• Question: Can you operate the brain if so how many hours does it take

    Asked by Margauxrabbit to Adrian, Iroise, Joe, Rachel, Ria on 4 Nov 2016.
    • Photo: Joe Bathelt

      Joe Bathelt answered on 4 Nov 2016:


      There are specially trained medical doctors that carry out operations in the brain. Operations in the brain are sometimes necessary to treat conditions that affect the brain, like bleeding following injury, certain types of cancer, or severe epilepsy. I’m not an expert on this, but I assume that the duration of the operation depends on the goal. If it is an easy operation, e.g. like removing some tissue from the surface of the brain, then it should be quicker.

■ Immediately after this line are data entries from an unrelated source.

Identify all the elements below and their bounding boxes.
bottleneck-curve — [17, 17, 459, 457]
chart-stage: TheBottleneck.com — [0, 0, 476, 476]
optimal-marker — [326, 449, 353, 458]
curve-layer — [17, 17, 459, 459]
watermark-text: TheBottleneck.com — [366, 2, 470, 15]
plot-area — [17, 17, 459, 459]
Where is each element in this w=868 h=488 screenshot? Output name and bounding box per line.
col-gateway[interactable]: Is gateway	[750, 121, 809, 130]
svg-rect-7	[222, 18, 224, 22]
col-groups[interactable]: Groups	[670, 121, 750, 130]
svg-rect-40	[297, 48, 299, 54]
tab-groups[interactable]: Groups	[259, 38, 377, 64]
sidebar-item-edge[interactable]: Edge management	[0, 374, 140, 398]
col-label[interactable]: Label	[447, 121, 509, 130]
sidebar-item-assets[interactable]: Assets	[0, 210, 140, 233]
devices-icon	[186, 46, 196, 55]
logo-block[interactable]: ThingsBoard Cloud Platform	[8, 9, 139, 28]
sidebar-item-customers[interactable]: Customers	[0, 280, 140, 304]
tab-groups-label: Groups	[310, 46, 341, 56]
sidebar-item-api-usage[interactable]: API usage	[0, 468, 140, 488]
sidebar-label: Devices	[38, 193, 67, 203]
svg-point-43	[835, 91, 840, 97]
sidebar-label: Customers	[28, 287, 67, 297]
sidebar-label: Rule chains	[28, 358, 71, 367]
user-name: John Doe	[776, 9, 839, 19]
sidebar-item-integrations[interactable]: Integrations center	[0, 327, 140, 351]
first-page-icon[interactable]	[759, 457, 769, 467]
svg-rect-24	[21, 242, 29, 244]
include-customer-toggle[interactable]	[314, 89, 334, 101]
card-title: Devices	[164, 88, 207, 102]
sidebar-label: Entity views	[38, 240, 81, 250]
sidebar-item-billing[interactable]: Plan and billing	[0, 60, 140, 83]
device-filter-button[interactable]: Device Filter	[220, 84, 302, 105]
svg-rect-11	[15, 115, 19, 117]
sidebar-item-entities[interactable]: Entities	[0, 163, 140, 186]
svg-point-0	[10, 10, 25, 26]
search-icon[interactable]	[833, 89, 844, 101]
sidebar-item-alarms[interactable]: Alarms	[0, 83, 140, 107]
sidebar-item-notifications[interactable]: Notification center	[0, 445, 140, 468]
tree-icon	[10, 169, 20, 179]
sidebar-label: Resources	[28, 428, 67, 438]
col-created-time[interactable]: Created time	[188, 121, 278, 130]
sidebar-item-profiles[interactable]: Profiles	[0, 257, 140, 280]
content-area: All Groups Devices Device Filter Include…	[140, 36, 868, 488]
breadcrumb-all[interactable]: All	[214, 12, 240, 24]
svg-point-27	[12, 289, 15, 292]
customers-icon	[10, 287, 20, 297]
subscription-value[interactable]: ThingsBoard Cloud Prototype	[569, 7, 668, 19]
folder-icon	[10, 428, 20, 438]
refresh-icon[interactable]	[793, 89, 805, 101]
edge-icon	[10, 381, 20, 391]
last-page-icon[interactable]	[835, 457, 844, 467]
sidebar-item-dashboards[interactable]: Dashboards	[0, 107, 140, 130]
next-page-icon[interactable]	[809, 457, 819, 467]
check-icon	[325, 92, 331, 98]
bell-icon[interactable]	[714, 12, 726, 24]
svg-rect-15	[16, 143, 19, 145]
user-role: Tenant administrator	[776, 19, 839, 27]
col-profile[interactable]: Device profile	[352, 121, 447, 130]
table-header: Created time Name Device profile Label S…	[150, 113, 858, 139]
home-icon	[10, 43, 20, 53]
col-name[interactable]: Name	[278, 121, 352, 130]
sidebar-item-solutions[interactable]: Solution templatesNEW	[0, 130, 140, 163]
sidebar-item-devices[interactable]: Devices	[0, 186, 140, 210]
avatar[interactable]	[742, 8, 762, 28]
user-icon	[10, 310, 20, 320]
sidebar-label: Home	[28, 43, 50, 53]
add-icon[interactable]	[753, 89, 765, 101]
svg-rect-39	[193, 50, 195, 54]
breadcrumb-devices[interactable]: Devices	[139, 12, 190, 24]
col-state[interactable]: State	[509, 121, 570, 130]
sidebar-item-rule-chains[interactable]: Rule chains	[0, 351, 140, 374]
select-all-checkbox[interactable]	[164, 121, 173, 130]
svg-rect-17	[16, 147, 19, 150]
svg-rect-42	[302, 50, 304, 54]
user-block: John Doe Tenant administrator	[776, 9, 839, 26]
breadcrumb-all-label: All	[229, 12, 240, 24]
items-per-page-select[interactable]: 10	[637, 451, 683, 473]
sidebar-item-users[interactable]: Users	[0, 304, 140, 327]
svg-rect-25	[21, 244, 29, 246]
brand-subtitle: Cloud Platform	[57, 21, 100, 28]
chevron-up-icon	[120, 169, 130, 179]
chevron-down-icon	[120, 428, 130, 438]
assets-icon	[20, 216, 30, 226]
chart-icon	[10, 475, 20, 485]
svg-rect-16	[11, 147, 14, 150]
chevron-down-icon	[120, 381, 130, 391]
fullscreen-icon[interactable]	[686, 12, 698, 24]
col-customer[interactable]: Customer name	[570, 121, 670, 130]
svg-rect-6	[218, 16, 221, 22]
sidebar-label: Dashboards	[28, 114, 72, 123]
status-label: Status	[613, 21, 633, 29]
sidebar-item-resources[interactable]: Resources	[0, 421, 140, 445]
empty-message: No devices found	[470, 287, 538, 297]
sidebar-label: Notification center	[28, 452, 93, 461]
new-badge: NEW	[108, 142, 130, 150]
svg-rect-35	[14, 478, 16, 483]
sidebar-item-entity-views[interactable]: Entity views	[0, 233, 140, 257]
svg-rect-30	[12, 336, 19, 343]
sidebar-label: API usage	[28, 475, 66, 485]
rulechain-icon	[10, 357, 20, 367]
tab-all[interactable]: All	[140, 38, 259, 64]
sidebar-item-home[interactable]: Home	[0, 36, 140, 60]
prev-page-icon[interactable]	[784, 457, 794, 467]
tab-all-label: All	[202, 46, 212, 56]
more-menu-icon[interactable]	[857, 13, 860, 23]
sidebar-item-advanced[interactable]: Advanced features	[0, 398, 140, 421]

In contrast, surgery deep within the brain would require longer, because the surgeons will need to be very careful to not damage anything on the way in.

    • Photo: Iroise Dumontheil

      Iroise Dumontheil answered on 6 Nov 2016:


      Yes you can operate on the brain, for example this can be needed when someone has a tumour that needs to be removed, or when there is a blood vessel that is bleeding and needs to be closed, or when someone has had an accident and something got into their head and needs to be removed. Brain surgeons are the type of doctors who operate on the brain, and as Joe said how long it takes depends on how urgent the operation is, and how complicated it is.

      Another type of operation that is done is when people have epilepsy, which means they have brain seizures regularly. Sometimes no medicine works to reduce or stop the seizures happening, and so instead doctors decide to try to remove the part of the brain where the seizure is starting from. To do this, they would open the skull of a patient and put electrodes on the surface of the brain, and over a couple of days record the electrical activity to try to figure out exactly where the seizures are coming from. Often they also want to check what this particular region of the brain is doing in this person, in part because they want to avoid removing brain tissue that is really important, for example the part of the brain that enables us to talk.

      Sometimes also researchers ask these patients, while they have electrodes on the surface of their brain, whether they would agree to take part in an experiment, where the researchers would for example show them pictures, or words, and measure the electrical activity in their brain. This type of studies is very rare of course but can give researchers more information that when we record the electrical signal on the scalp, where it’s a lot less precise.

    • Photo: Ria Vaportzis

      Ria Vaportzis answered on 7 Nov 2016:


      I personally cannot operate the brain as this is a job of a brain surgeon or neurosurgeon. As with any other type of surgery the hours can vary depending on the nature of the operation.